1997 book by Barbara Fischkin

Muddy Cup: A Dominican Family Comes of Age in a New America is a nonfiction book by Barbara Fischkin, published by Scribner in 1997. The book focuses on a family from the Dominican Republic and their immigration to New York City, and was developed after Fischkin wrote a feature series about the family in the mid-1980s while a reporter at Newsday.

==Background==
As a reporter for Newsday in the mid-1980s, Barbara Fischkin wrote a weekly feature for a year about members of the Almonte family and their experiences with immigration from the Dominican Republic to New York City.

Fischkin developed the book during ten years after the initial news reporting, and included some of the immigrant experiences of her Jewish parents from Eastern Europe.
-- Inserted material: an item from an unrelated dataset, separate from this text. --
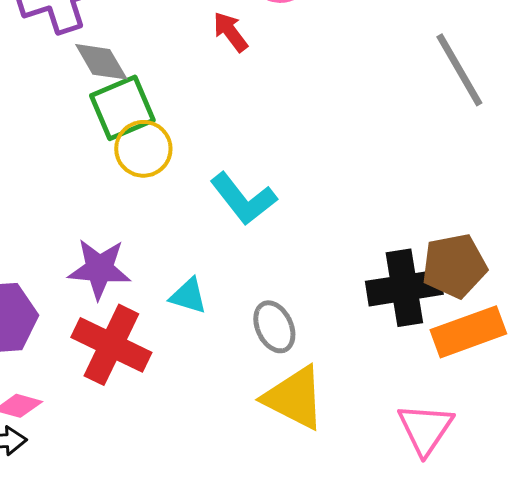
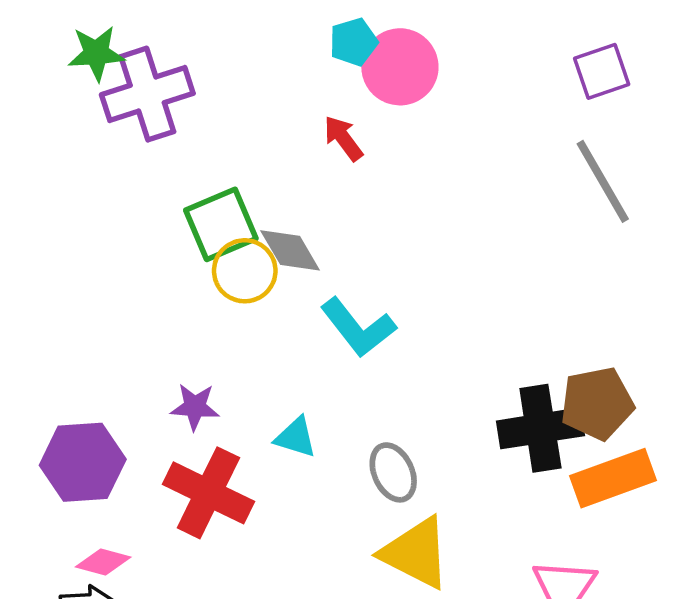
gray diamond: (101, 62) -> (290, 250), moved
purple star: (99, 269) -> (195, 407), size x0.7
The title of the book is from a poem by John Montague with the lines "My mother's memories / of America / A muddy cup / she refused to drink."

==Reception==
A review by Kathleen Krog published in the Chicago Tribune describes the book as "an engrossing, engaging update of the traditional immigrant saga." Kirkus Reviews states, "Fischkin smoothly and gracefully tells a complex tale by interweaving parents' and children's vastly different perspectives, as well as an account of the Dominican Republic's troubled history."

According to Publishers Weekly, "Although her story focuses on a single family, it reflects the human toll of U.S. immigration policy, which in its effort to limit visas to those who won't become a burden on the welfare system can separate families, as it did the Almontes." Ed Morales, a staff writer for The Village Voice, in a review published in Newsday, notes the role Fischkin's 1980s reporting had on bringing attention and eventual action to address Almonte children who were initially denied entry to the United States, and writes, "While Fischkin shows that the deep ambivalence of the immigrant experience has been passed on to a new generation, she also provides a timely reminder that the suffering and exhilaration of that experience is at the core of American identity."

In a review for Library Journal, Tricia Gray says Fischkin "gives an intimate account of immigrant life in contemporary America, with all the bureaucratic quagmires, language barriers, and transformations that are involved", and that the "masterfully woven tale strikes at the heart of the American identity". Philip Herter writes in a review for the St. Petersberg Times, "Dominican history is key, especially the miserable years of the Trujillo dictatorship, a grim regime supported by Washington, when thousands disappeared and social progress withered. Coming to America, we are reminded, has made sense for a long time."